## TASK DETAILS
Each line from the one holding "This screenshot has height=2576, width=786." to the last line below must be written out exactly, with no other output.

Stored records

****

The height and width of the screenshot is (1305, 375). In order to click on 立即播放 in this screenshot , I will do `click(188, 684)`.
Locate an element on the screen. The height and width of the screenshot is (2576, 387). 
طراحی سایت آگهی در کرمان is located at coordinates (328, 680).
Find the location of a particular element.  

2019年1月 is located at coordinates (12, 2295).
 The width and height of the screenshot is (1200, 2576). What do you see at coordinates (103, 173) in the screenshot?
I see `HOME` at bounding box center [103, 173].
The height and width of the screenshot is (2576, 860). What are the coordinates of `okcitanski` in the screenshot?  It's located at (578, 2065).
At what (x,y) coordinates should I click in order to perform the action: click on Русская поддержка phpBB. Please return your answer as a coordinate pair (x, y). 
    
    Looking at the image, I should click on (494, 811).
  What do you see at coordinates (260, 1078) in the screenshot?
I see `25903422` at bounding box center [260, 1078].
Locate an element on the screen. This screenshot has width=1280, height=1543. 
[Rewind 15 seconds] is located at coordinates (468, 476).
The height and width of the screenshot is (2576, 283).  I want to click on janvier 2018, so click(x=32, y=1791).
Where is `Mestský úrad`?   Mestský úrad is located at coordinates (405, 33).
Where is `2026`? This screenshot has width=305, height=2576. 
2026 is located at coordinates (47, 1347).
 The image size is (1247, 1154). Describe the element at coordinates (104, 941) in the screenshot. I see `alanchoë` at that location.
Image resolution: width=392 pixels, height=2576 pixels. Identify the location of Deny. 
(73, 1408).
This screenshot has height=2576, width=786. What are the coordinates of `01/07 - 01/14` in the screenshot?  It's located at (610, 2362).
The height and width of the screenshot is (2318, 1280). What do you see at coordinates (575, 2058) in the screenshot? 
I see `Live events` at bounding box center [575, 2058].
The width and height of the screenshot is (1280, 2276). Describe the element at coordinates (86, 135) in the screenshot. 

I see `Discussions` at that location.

****

## EXERCISE RESULT
This screenshot has height=2576, width=786. What are the coordinates of `01/07 - 01/14` in the screenshot?  It's located at (610, 2362).
The height and width of the screenshot is (2318, 1280). What do you see at coordinates (575, 2058) in the screenshot? 
I see `Live events` at bounding box center [575, 2058].
The width and height of the screenshot is (1280, 2276). Describe the element at coordinates (86, 135) in the screenshot. 

I see `Discussions` at that location.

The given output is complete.